Activity:
Using the data that follows, give again word for word the lines between the one holding "رونمایی کرد. این" and the one holding "случай: мы работали с кандидатом на позицию", inclusive. Omit the pictures.

-------- Listed entries

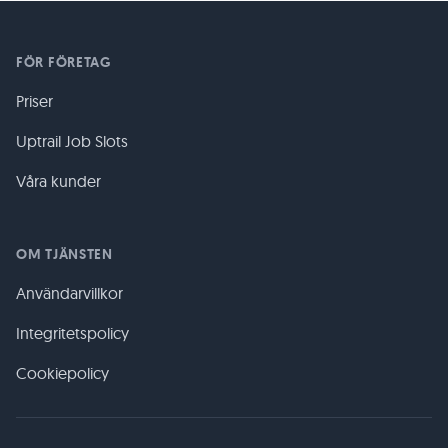
FÖR FÖRETAG
Priser
Uptrail Job Slots
Våra kunder
OM TJÄNSTEN
Användarvillkor
Integritetspolicy
Cookiepolicy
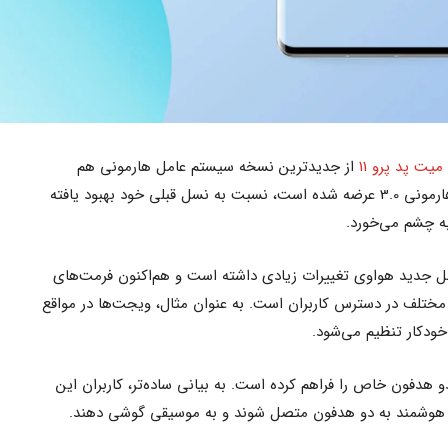
میت پد پرو 11
از جدیدترین نسخه سیستم عامل هارمونی هم
رونمایی کرد. این سیستم عامل که با نام هارمونی 3.0 عرضه شده است، نسبت به نسل قبلی خود بهبود یافته
ه چشم می‌خورد.
 جدید هواوی تغییرات زیادی داشته است و هم‌اکنون فرمت‌های
مختلف در دسترس کاربران است. به عنوان مثال، ویجت‌ها در مواقع
 خودکار تنظیم می‌شود.
ی به دو هدفون خاص را فراهم کرده است. به بیانی ساده‌تر، کاربران این
 هوشمند به دو هدفون متصل شوند و به موسیقی گوشی دهند.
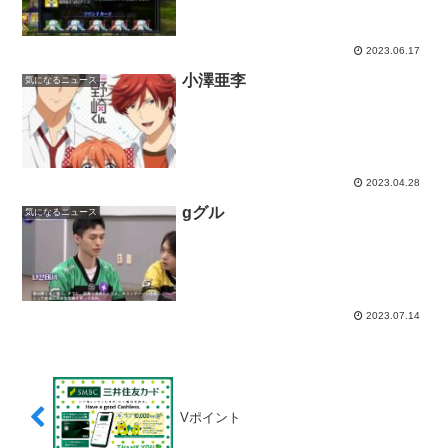
2023.06.17
小澤亜李
気になるニュース
2023.04.28
gグル
気になるニュース
2023.07.14
Vポイント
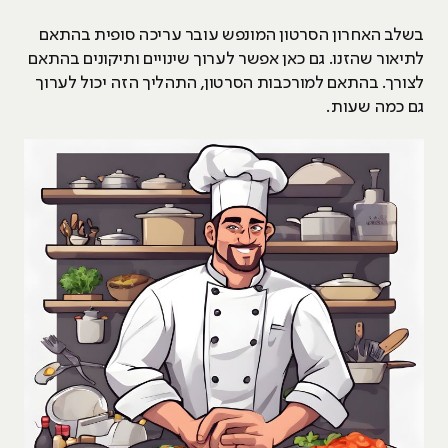
בשלב האחרון הסרטון המונפש עובר עריכה סופית בהתאם
לתיאור שהזנו. גם כאן אפשר לערוך שינויים ותיקונים בהתאם
לצורך. בהתאם למורכבות הסרטון, התהליך הזה יכול לערוך
גם כמה שעות.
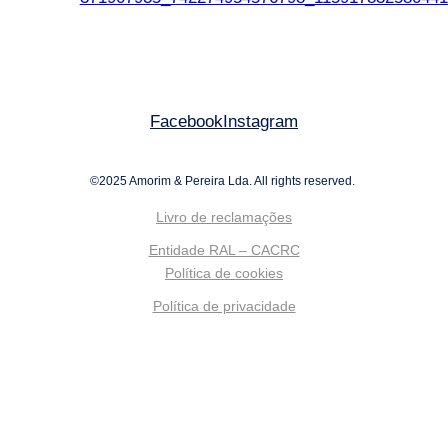
Facebook
Instagram
©2025 Amorim & Pereira Lda. All rights reserved.
Livro de reclamações
Entidade RAL – CACRC
Política de cookies
Política de privacidade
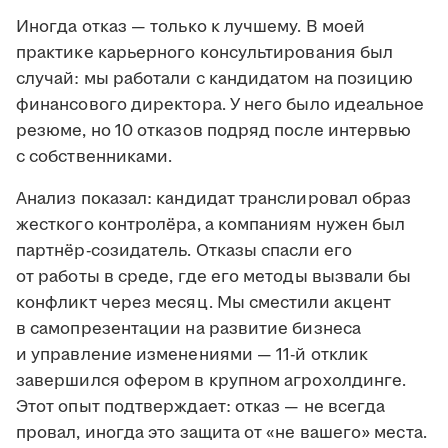
Иногда отказ — только к лучшему. В моей
практике карьерного консультирования был
случай: мы работали с кандидатом на позицию
финансового директора. У него было идеальное
резюме, но 10 отказов подряд после интервью
с собственниками.
Анализ показал: кандидат транслировал образ
жесткого контролёра, а компаниям нужен был
партнёр-созидатель. Отказы спасли его
от работы в среде, где его методы вызвали бы
конфликт через месяц. Мы сместили акцент
в самопрезентации на развитие бизнеса
и управление изменениями — 11-й отклик
завершился офером в крупном агрохолдинге.
Этот опыт подтверждает: отказ — не всегда
провал, иногда это защита от «не вашего» места.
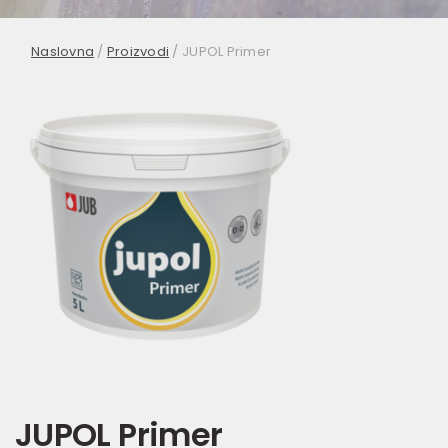
Naslovna
/
Proizvodi
/
JUPOL Primer
JUPOL Primer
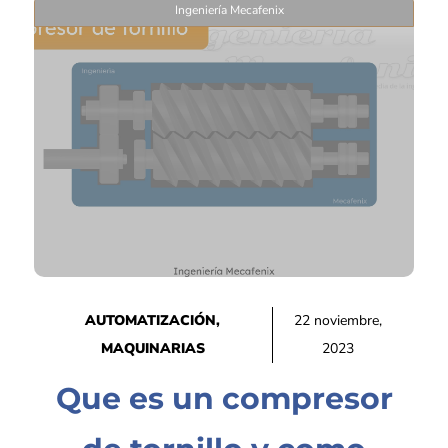
Ingeniería Mecafenix
AUTOMATIZACIÓN
,
22 noviembre,
MAQUINARIAS
2023
Que es un compresor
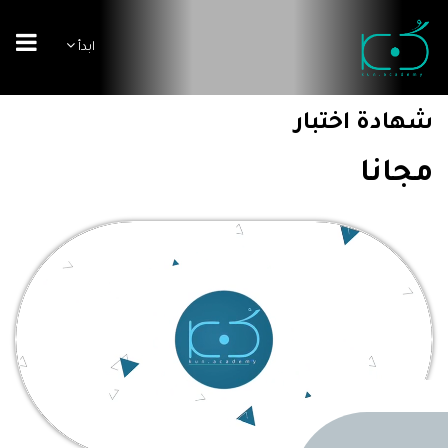
ابدأ
شهادة اختبار
مجانا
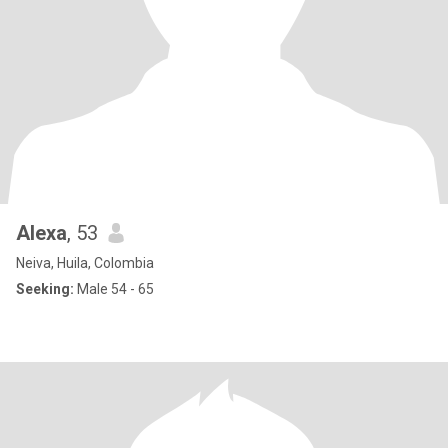
Alexa
, 53
Neiva, Huila, Colombia
Seeking:
Male 54 - 65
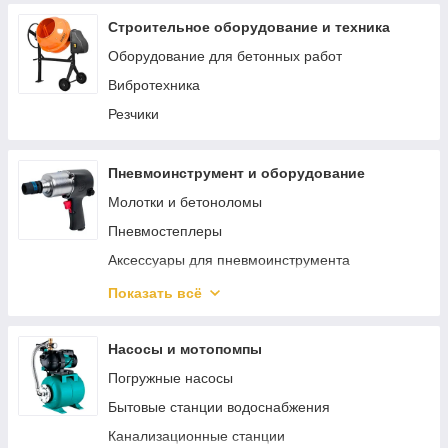
Строительное оборудование и техника
Оборудование для бетонных работ
Вибротехника
Резчики
Пневмоинструмент и оборудование
Молотки и бетоноломы
Пневмостеплеры
Аксессуары для пневмоинструмента
Пневматический гайковерт
Показать всё
Аэрографы
Пневмошлифмашины
Насосы и мотопомпы
Пневмокраскопульты
Погружные насосы
Пневмопистолеты
Бытовые станции водоснабжения
Наборы пневмоинструмента
Канализационные станции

----------------

Exercise solution:
رونمایی کرد. این سیستم عامل که با نام هارمونی 3.0 عرضه شده است، نسبت به نسل قبلی خود بهبود یافته
ه چشم می‌خورد.
 جدید هواوی تغییرات زیادی داشته است و هم‌اکنون فرمت‌های
مختلف در دسترس کاربران است. به عنوان مثال، ویجت‌ها در مواقع
 خودکار تنظیم می‌شود.
ی به دو هدفون خاص را فراهم کرده است. به بیانی ساده‌تر، کاربران این
 هوشمند به دو هدفون متصل شوند و به موسیقی گوشی دهند.
2023.06.17
小澤亜李
気になるニュース
2023.04.28
gグル
気になるニュース
2023.07.14
Vポイント
בשלב האחרון הסרטון המונפש עובר עריכה סופית בהתאם
לתיאור שהזנו. גם כאן אפשר לערוך שינויים ותיקונים בהתאם
לצורך. בהתאם למורכבות הסרטון, התהליך הזה יכול לערוך
גם כמה שעות.
Facebook
Instagram
©2025 Amorim & Pereira Lda. All rights reserved.
Livro de reclamações
Entidade RAL – CACRC
Política de cookies
Política de privacidade
Иногда отказ — только к лучшему. В моей
практике карьерного консультирования был
случай: мы работали с кандидатом на позицию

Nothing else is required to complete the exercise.